Zhu and his colleagues focused on Discord play-by-post (PBP) gaming for several reasons. First, "Discord-based PBP is text-based already, so we don't have to spend time transcribing speech into text for a LLM," he explained.
The online setup also allows the DM to view LLM-generated output privately (where "low-fidelity ideas" matter less) and it frees the DM from having to type or dictate into some interface.
CALYPSO, a Discord bot with source code, is described in the paper as having three interfaces: one for generating the setup text describing an encounter (GPT-3); one for focused brainstorming, in which the DM can ask the LLM for questions about an encounter or refining an encounter summary (ChatGPT); and one for open-domain chat, in which players can engage directly with ChatGPT acting as a fantasy creature knowledgeable about D&D.
Setting up these interfaces involved seeding the LLM with specific prompts (detailed in the paper) that explain how the chatbot should respond in each interface role.
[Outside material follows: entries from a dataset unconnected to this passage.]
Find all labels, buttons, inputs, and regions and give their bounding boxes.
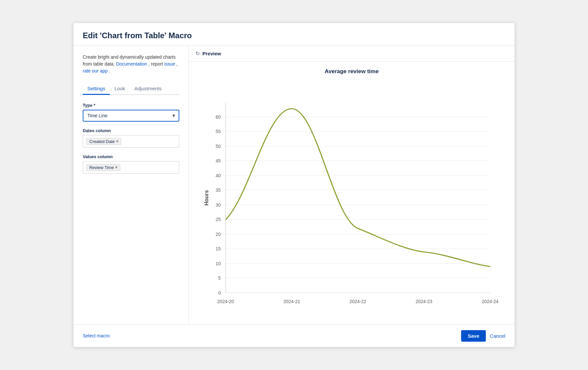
dates-column-tag: Created Date × [86,138,121,145]
issue-link[interactable]: issue [164,61,175,67]
svg-text:5: 5 [218,276,221,281]
values-column-input[interactable]: Review Time × [83,161,179,174]
documentation-link[interactable]: Documentation [116,61,147,67]
type-label: Type * [83,103,179,108]
svg-text:2024-20: 2024-20 [217,299,234,304]
svg-text:2024-21: 2024-21 [283,299,300,304]
dialog-body: Create bright and dynamically updated ch… [74,46,514,324]
dialog-header: Edit 'Chart from Table' Macro [74,23,514,46]
svg-text:2024-23: 2024-23 [416,299,432,304]
preview-label: Preview [202,51,221,56]
dates-column-remove-icon[interactable]: × [116,139,118,144]
dialog-footer: Select macro Save Cancel [74,325,514,347]
dialog-title: Edit 'Chart from Table' Macro [83,31,505,40]
save-button[interactable]: Save [461,330,486,342]
svg-text:50: 50 [216,144,221,149]
svg-text:55: 55 [216,129,221,134]
select-macro-link[interactable]: Select macro [83,333,110,338]
values-column-tag: Review Time × [86,164,120,171]
values-column-tag-text: Review Time [89,165,114,170]
refresh-icon: ↻ [195,50,200,57]
svg-text:2024-24: 2024-24 [482,299,499,304]
rate-link[interactable]: rate our app [83,68,108,73]
svg-text:2024-22: 2024-22 [350,299,367,304]
svg-text:0: 0 [218,291,221,296]
description-text4: . [109,68,110,73]
svg-text:40: 40 [216,173,221,178]
type-select[interactable]: Time Line Bar Line Pie Area [83,110,179,122]
edit-macro-dialog: Edit 'Chart from Table' Macro Create bri… [73,23,515,347]
svg-text:20: 20 [216,232,221,237]
chart-title: Average review time [195,68,508,75]
description-text: Create bright and dynamically updated ch… [83,54,179,74]
svg-text:Hours: Hours [203,190,209,206]
type-select-wrapper: Time Line Bar Line Pie Area ▼ [83,110,179,122]
footer-actions: Save Cancel [461,330,505,342]
settings-tabs: Settings Look Adjustments [83,83,179,95]
description-text3: , [176,61,178,67]
values-column-field-group: Values column Review Time × [83,154,179,174]
description-text2: , report [148,61,164,67]
tab-adjustments[interactable]: Adjustments [130,83,166,95]
chart-container: Hours 0 5 10 [195,78,508,318]
values-column-remove-icon[interactable]: × [115,165,117,170]
preview-header: ↻ Preview [189,46,514,62]
dates-column-field-group: Dates column Created Date × [83,128,179,148]
chart-area: Average review time Hours 0 5 [189,62,514,324]
type-field-group: Type * Time Line Bar Line Pie Area ▼ [83,103,179,122]
dates-column-label: Dates column [83,128,179,133]
svg-text:45: 45 [216,158,221,163]
svg-text:30: 30 [216,203,221,208]
values-column-label: Values column [83,154,179,159]
svg-text:15: 15 [216,246,221,251]
svg-text:35: 35 [216,188,221,193]
right-panel: ↻ Preview Average review time Hours 0 [189,46,514,324]
svg-text:60: 60 [216,115,221,120]
chart-svg: Hours 0 5 10 [195,78,508,318]
tab-look[interactable]: Look [110,83,130,95]
dates-column-input[interactable]: Created Date × [83,135,179,148]
dates-column-tag-text: Created Date [89,139,115,144]
left-panel: Create bright and dynamically updated ch… [74,46,189,324]
svg-text:10: 10 [216,261,221,266]
tab-settings[interactable]: Settings [83,83,110,95]
svg-text:25: 25 [216,217,221,222]
cancel-button[interactable]: Cancel [490,333,505,339]
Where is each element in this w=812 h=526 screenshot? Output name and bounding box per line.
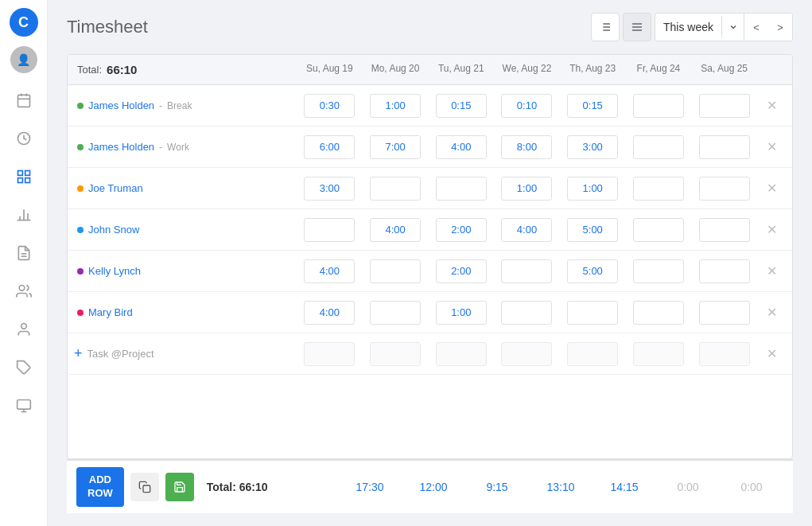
time-input-r5-c0[interactable] bbox=[304, 301, 355, 325]
delete-row-button[interactable]: ✕ bbox=[757, 98, 786, 113]
delete-row-button[interactable]: ✕ bbox=[757, 305, 786, 320]
add-task-row: + Task @Project ✕ bbox=[68, 333, 792, 375]
week-selector: This week < > bbox=[655, 13, 793, 41]
time-input-r1-c0[interactable] bbox=[304, 135, 355, 159]
time-input-r2-c4[interactable] bbox=[567, 177, 618, 201]
time-input-r1-c2[interactable] bbox=[436, 135, 487, 159]
time-input-r4-c4[interactable] bbox=[567, 259, 618, 283]
col-actions bbox=[757, 55, 786, 84]
row-time-cell-2 bbox=[428, 91, 494, 121]
table-row: James Holden - Break✕ bbox=[68, 85, 792, 127]
delete-row-button[interactable]: ✕ bbox=[757, 139, 786, 154]
time-input-r0-c6[interactable] bbox=[699, 94, 750, 118]
time-input-r4-c1[interactable] bbox=[370, 259, 421, 283]
svg-rect-0 bbox=[17, 95, 29, 107]
footer-sum-3: 13:10 bbox=[529, 476, 592, 498]
copy-button[interactable] bbox=[130, 473, 159, 501]
time-input-r0-c0[interactable] bbox=[304, 94, 355, 118]
row-time-cell-4 bbox=[560, 132, 626, 162]
svg-rect-30 bbox=[143, 485, 150, 493]
col-wed: We, Aug 22 bbox=[494, 55, 560, 84]
time-input-r3-c0[interactable] bbox=[304, 218, 355, 242]
time-input-r5-c4[interactable] bbox=[567, 301, 618, 325]
time-input-r1-c3[interactable] bbox=[501, 135, 552, 159]
time-input-r1-c4[interactable] bbox=[567, 135, 618, 159]
time-input-r4-c0[interactable] bbox=[304, 259, 355, 283]
sidebar-item-users[interactable] bbox=[6, 274, 41, 309]
row-time-cell-0 bbox=[297, 132, 363, 162]
footer-total: Total: 66:10 bbox=[207, 481, 268, 493]
sidebar-item-clock[interactable] bbox=[6, 121, 41, 156]
prev-week-button[interactable]: < bbox=[744, 14, 768, 41]
view-grid-button[interactable] bbox=[623, 13, 651, 41]
row-employee-name[interactable]: Mary Bird bbox=[88, 306, 133, 318]
time-input-r2-c3[interactable] bbox=[501, 177, 552, 201]
sidebar-item-calendar[interactable] bbox=[6, 83, 41, 118]
time-input-r5-c2[interactable] bbox=[436, 301, 487, 325]
week-label: This week bbox=[655, 16, 722, 38]
row-employee-name[interactable]: John Snow bbox=[88, 224, 139, 236]
time-input-r5-c3[interactable] bbox=[501, 301, 552, 325]
row-name-cell: James Holden - Work bbox=[74, 134, 297, 159]
sidebar-item-tag[interactable] bbox=[6, 350, 41, 385]
time-input-r0-c2[interactable] bbox=[436, 94, 487, 118]
sidebar-item-chart[interactable] bbox=[6, 197, 41, 232]
footer-sum-5: 0:00 bbox=[656, 476, 720, 498]
row-time-cell-1 bbox=[363, 215, 429, 245]
time-input-r4-c6[interactable] bbox=[699, 259, 750, 283]
add-row-button[interactable]: ADDROW bbox=[76, 467, 124, 507]
sidebar-item-user[interactable] bbox=[6, 312, 41, 347]
time-input-r4-c5[interactable] bbox=[633, 259, 684, 283]
add-time-4 bbox=[560, 339, 626, 369]
time-input-r5-c5[interactable] bbox=[633, 301, 684, 325]
week-dropdown-button[interactable] bbox=[722, 14, 744, 41]
time-input-r2-c1[interactable] bbox=[370, 177, 421, 201]
row-time-cell-5 bbox=[626, 298, 692, 328]
time-input-r3-c1[interactable] bbox=[370, 218, 421, 242]
row-time-cell-5 bbox=[626, 215, 692, 245]
time-input-r0-c3[interactable] bbox=[501, 94, 552, 118]
time-input-r2-c0[interactable] bbox=[304, 177, 355, 201]
time-input-r0-c4[interactable] bbox=[567, 94, 618, 118]
footer-sums: 17:3012:009:1513:1014:150:000:00 bbox=[274, 476, 783, 498]
time-input-r1-c6[interactable] bbox=[699, 135, 750, 159]
row-employee-name[interactable]: Kelly Lynch bbox=[88, 265, 141, 277]
time-input-r4-c2[interactable] bbox=[436, 259, 487, 283]
time-input-r1-c1[interactable] bbox=[370, 135, 421, 159]
delete-row-button[interactable]: ✕ bbox=[757, 181, 786, 196]
add-row-delete[interactable]: ✕ bbox=[757, 346, 786, 361]
save-button[interactable] bbox=[165, 473, 194, 501]
sidebar-item-grid[interactable] bbox=[6, 159, 41, 194]
time-input-r4-c3[interactable] bbox=[501, 259, 552, 283]
sidebar-item-monitor[interactable] bbox=[6, 388, 41, 423]
page-title: Timesheet bbox=[67, 17, 148, 37]
row-time-cell-5 bbox=[626, 91, 692, 121]
time-input-r2-c6[interactable] bbox=[699, 177, 750, 201]
time-input-r3-c6[interactable] bbox=[699, 218, 750, 242]
row-time-cell-5 bbox=[626, 256, 692, 286]
sidebar-item-document[interactable] bbox=[6, 236, 41, 271]
time-input-r2-c2[interactable] bbox=[436, 177, 487, 201]
next-week-button[interactable]: > bbox=[768, 14, 792, 41]
delete-row-button[interactable]: ✕ bbox=[757, 222, 786, 237]
view-list-button[interactable] bbox=[591, 13, 620, 41]
time-input-r0-c5[interactable] bbox=[633, 94, 684, 118]
time-input-r5-c6[interactable] bbox=[699, 301, 750, 325]
time-input-r3-c5[interactable] bbox=[633, 218, 684, 242]
time-input-r3-c4[interactable] bbox=[567, 218, 618, 242]
row-time-cell-6 bbox=[691, 132, 757, 162]
time-input-r2-c5[interactable] bbox=[633, 177, 684, 201]
add-task-button[interactable]: + Task @Project bbox=[74, 345, 297, 362]
col-mon: Mo, Aug 20 bbox=[363, 55, 429, 84]
time-input-r1-c5[interactable] bbox=[633, 135, 684, 159]
row-employee-name[interactable]: Joe Truman bbox=[88, 182, 143, 194]
avatar[interactable]: 👤 bbox=[10, 46, 37, 73]
time-input-r3-c2[interactable] bbox=[436, 218, 487, 242]
app-logo[interactable]: C bbox=[10, 8, 38, 37]
time-input-r0-c1[interactable] bbox=[370, 94, 421, 118]
delete-row-button[interactable]: ✕ bbox=[757, 263, 786, 279]
time-input-r3-c3[interactable] bbox=[501, 218, 552, 242]
row-employee-name[interactable]: James Holden bbox=[88, 141, 154, 153]
time-input-r5-c1[interactable] bbox=[370, 301, 421, 325]
row-employee-name[interactable]: James Holden bbox=[88, 99, 154, 111]
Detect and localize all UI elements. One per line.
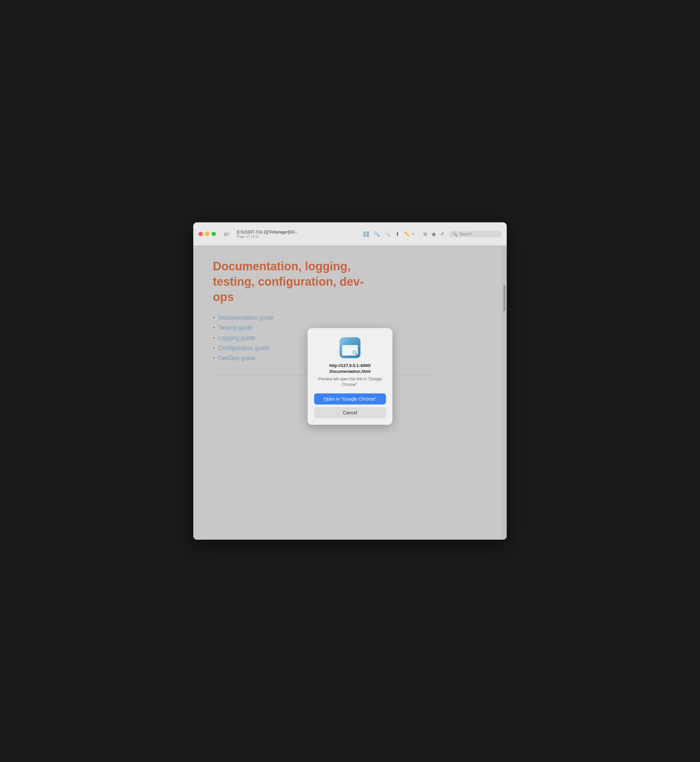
traffic-lights bbox=[198, 232, 216, 236]
search-icon: 🔍 bbox=[453, 232, 458, 236]
cancel-button[interactable]: Cancel bbox=[314, 407, 386, 418]
minimize-button[interactable] bbox=[205, 232, 209, 236]
sidebar-icon: ⊟ bbox=[224, 231, 228, 237]
content-area: Documentation, logging, testing, configu… bbox=[193, 246, 507, 540]
toolbar-separator bbox=[419, 231, 419, 237]
toolbar: ℹ️ 🔍 🔍 ⬆ ✏️ ▾ ⧉ ◉ ✐ 🔍 Search bbox=[363, 231, 502, 237]
dialog-description: Preview will open this link in "Google C… bbox=[314, 376, 386, 387]
search-placeholder: Search bbox=[459, 232, 472, 236]
preview-app-icon-graphic bbox=[339, 337, 361, 358]
window-title: [CS2103T-T10-1][TAManager]DG... bbox=[237, 230, 298, 234]
app-window: ⊟ ▾ [CS2103T-T10-1][TAManager]DG... Page… bbox=[193, 222, 507, 540]
pen-icon[interactable]: ✏️ bbox=[404, 231, 410, 237]
zoom-out-icon[interactable]: 🔍 bbox=[384, 231, 391, 237]
sidebar-toggle-button[interactable]: ⊟ ▾ bbox=[222, 231, 231, 238]
dialog-overlay: http://127.0.0.1:4000/ Documentation.htm… bbox=[193, 246, 507, 540]
maximize-button[interactable] bbox=[212, 232, 216, 236]
annotate-icon[interactable]: ◉ bbox=[431, 231, 436, 237]
search-bar[interactable]: 🔍 Search bbox=[449, 231, 502, 237]
title-area: [CS2103T-T10-1][TAManager]DG... Page 17 … bbox=[237, 230, 298, 238]
chevron-down-icon: ▾ bbox=[228, 232, 230, 236]
dialog-url: http://127.0.0.1:4000/ Documentation.htm… bbox=[329, 363, 370, 375]
info-icon[interactable]: ℹ️ bbox=[363, 231, 369, 237]
titlebar: ⊟ ▾ [CS2103T-T10-1][TAManager]DG... Page… bbox=[193, 222, 507, 246]
page-indicator: Page 17 of 31 bbox=[237, 234, 259, 238]
app-icon bbox=[339, 337, 361, 358]
window-resize-icon[interactable]: ⧉ bbox=[423, 231, 427, 237]
pen-dropdown-icon[interactable]: ▾ bbox=[412, 232, 414, 236]
open-link-dialog: http://127.0.0.1:4000/ Documentation.htm… bbox=[308, 328, 392, 425]
markup-icon[interactable]: ✐ bbox=[441, 231, 445, 237]
scrollbar-thumb[interactable] bbox=[503, 285, 505, 311]
share-icon[interactable]: ⬆ bbox=[395, 231, 400, 237]
open-in-chrome-button[interactable]: Open in "Google Chrome" bbox=[314, 393, 386, 404]
scrollbar[interactable] bbox=[502, 246, 507, 540]
zoom-in-icon[interactable]: 🔍 bbox=[374, 231, 380, 237]
close-button[interactable] bbox=[198, 232, 203, 236]
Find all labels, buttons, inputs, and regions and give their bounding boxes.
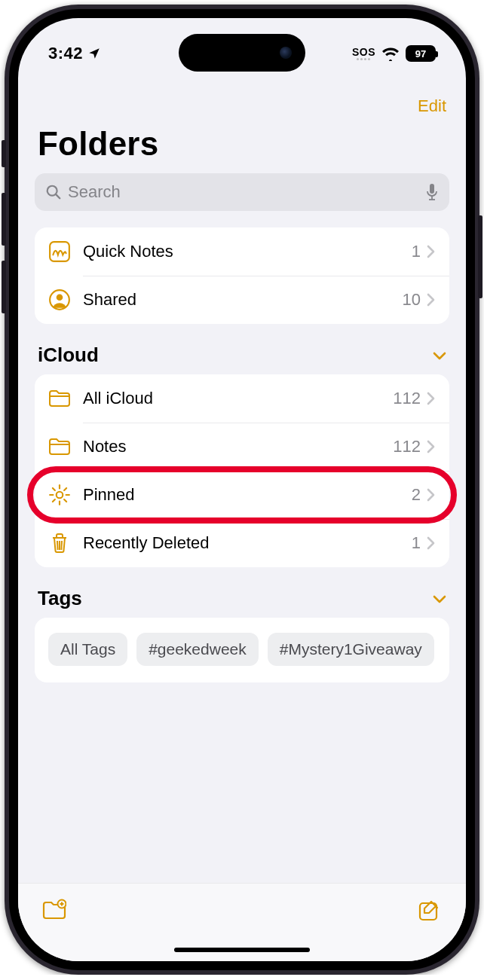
icloud-folders-card: All iCloud 112 Notes 112 — [35, 374, 449, 567]
folder-label: Shared — [83, 290, 403, 310]
tag-chip[interactable]: All Tags — [48, 633, 127, 666]
status-time: 3:42 — [48, 44, 83, 63]
battery-indicator: 97 — [406, 45, 436, 62]
svg-line-17 — [53, 499, 55, 502]
section-header-tags[interactable]: Tags — [18, 587, 466, 618]
folder-label: Notes — [83, 437, 393, 456]
chevron-right-icon — [427, 488, 436, 502]
search-placeholder: Search — [68, 182, 419, 202]
trash-icon — [48, 532, 71, 554]
device-frame: 3:42 SOS 97 Edit Folder — [5, 5, 479, 975]
volume-down-button — [2, 261, 6, 313]
chevron-down-icon — [433, 351, 446, 360]
folder-icon — [48, 387, 71, 410]
folder-count: 10 — [403, 290, 421, 310]
folder-icon — [48, 435, 71, 458]
section-title: iCloud — [38, 343, 99, 367]
wifi-icon — [381, 46, 400, 61]
new-folder-button[interactable] — [42, 899, 66, 921]
folder-row-recently-deleted[interactable]: Recently Deleted 1 — [35, 519, 449, 567]
silence-switch — [2, 140, 6, 167]
folder-row-notes[interactable]: Notes 112 — [35, 423, 449, 471]
power-button — [478, 215, 482, 298]
svg-line-19 — [57, 541, 58, 550]
folder-label: Quick Notes — [83, 242, 412, 261]
svg-rect-2 — [430, 184, 434, 194]
folder-label: All iCloud — [83, 389, 393, 408]
shared-icon — [48, 289, 71, 311]
svg-line-1 — [56, 194, 60, 198]
svg-line-18 — [64, 488, 66, 490]
folder-row-pinned[interactable]: Pinned 2 — [35, 471, 449, 519]
svg-line-21 — [61, 541, 62, 550]
dictate-icon[interactable] — [425, 183, 439, 201]
chevron-right-icon — [427, 293, 436, 307]
nav-bar: Edit — [18, 83, 466, 122]
section-title: Tags — [38, 587, 82, 610]
chevron-right-icon — [427, 536, 436, 550]
folder-label: Recently Deleted — [83, 533, 412, 553]
compose-button[interactable] — [418, 899, 442, 921]
svg-point-10 — [57, 492, 63, 499]
svg-line-15 — [53, 488, 55, 490]
tag-chip[interactable]: #geekedweek — [136, 633, 259, 666]
folder-row-quicknotes[interactable]: Quick Notes 1 — [35, 227, 449, 276]
search-icon — [45, 184, 62, 200]
dynamic-island — [179, 34, 305, 72]
search-field[interactable]: Search — [35, 173, 449, 211]
gear-icon — [48, 484, 71, 506]
folder-count: 1 — [412, 242, 421, 261]
folder-row-all-icloud[interactable]: All iCloud 112 — [35, 374, 449, 423]
tags-card: All Tags #geekedweek #Mystery1Giveaway — [35, 618, 449, 682]
chevron-down-icon — [433, 594, 446, 603]
section-header-icloud[interactable]: iCloud — [18, 343, 466, 374]
folder-count: 112 — [393, 437, 421, 456]
folder-label: Pinned — [83, 485, 412, 505]
folder-count: 1 — [412, 533, 421, 553]
front-camera — [280, 47, 292, 59]
tag-chip[interactable]: #Mystery1Giveaway — [268, 633, 434, 666]
page-title: Folders — [18, 122, 466, 173]
location-icon — [87, 47, 101, 60]
sos-indicator: SOS — [352, 47, 375, 60]
chevron-right-icon — [427, 392, 436, 405]
folder-row-shared[interactable]: Shared 10 — [35, 276, 449, 324]
svg-point-7 — [57, 295, 63, 301]
svg-line-16 — [64, 499, 66, 502]
folder-count: 112 — [393, 389, 421, 408]
smart-folders-card: Quick Notes 1 Shared 10 — [35, 227, 449, 324]
screen: 3:42 SOS 97 Edit Folder — [9, 9, 475, 970]
folder-count: 2 — [412, 485, 421, 505]
edit-button[interactable]: Edit — [418, 96, 446, 116]
chevron-right-icon — [427, 440, 436, 453]
home-indicator[interactable] — [174, 948, 310, 952]
volume-up-button — [2, 193, 6, 246]
app-content: Edit Folders Search Quick Notes 1 — [18, 18, 466, 961]
chevron-right-icon — [427, 245, 436, 258]
quicknote-icon — [48, 240, 71, 263]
No specific model training was required to incorporate how D&D works.
"We found that even without training, the GPT series of models knows a lot about D&D from having seen source books and internet discussions in its training data," said Zhu.
We found that even without training, the GPT series of models knows a lot about D&D from having seen source books and internet discussions
Zhu and his colleagues tested CALYPSO with 71 players and DMs, then surveyed them about the experience. They found the AI helper useful more often than not.
But there was room for improvement. For example, in one encounter, CALYPSO simply paraphrased information in the setting and statistics prompt, which DMs felt didn't add value.
The Register asked Zhu about whether the tendency of LLMs to "hallucinate" – make things up – was an issue for study participants.
"In a creative context, it becomes a little less meaningful – for example, the D&D reference books don't contain every detail about every monster, so if an LLM asserts that a certain monster has certain colored fur, does that count as a hallucination?" said Zhu.
"To answer the question directly, yes; the model often 'makes up' facts about monsters that aren't in the source books. Most of these are trivial things that actually help the DM, like how a monster's call sounds or the shape of a monster's iris or things like that. Sometimes, less often, it hallucinates more drastic facts, like saying frost salamanders have wings (they don't)."
Another issue that cropped up was that model training safeguards sometimes interfered with CALYPSO's ability to discuss issues that would be appropriate in a game of D&D – like race and gameplay.
"For example, the model would sometimes refuse to suggest (fantasy) races, likely due to efforts to reduce the potential for real-world racial bias," the paper observes. "In another case, the model insists that it is incapable of playing D&D, likely due to efforts to prevent the model from making claims of abilities it does not possess."
(Yes, we're sure some of us have been there before, denying any knowledge of RPGs despite years of playing.)
Zhu said it's clear people don't want an AI DM but they're more willing to allow DMs to lean on AI help.
"During our formative studies a common theme was that people didn't want an autonomous AI DM, for a couple reasons," he explained. "First, many of the players we interviewed had already played with tools like AI Dungeon, and were familiar with AI's weaknesses in long-context storytelling. Second, and more importantly, they expressed that having an autonomous AI DM would take away from the spirit of the game; since D&D is a creative storytelling game at heart, having an AI generate that story would feel wrong.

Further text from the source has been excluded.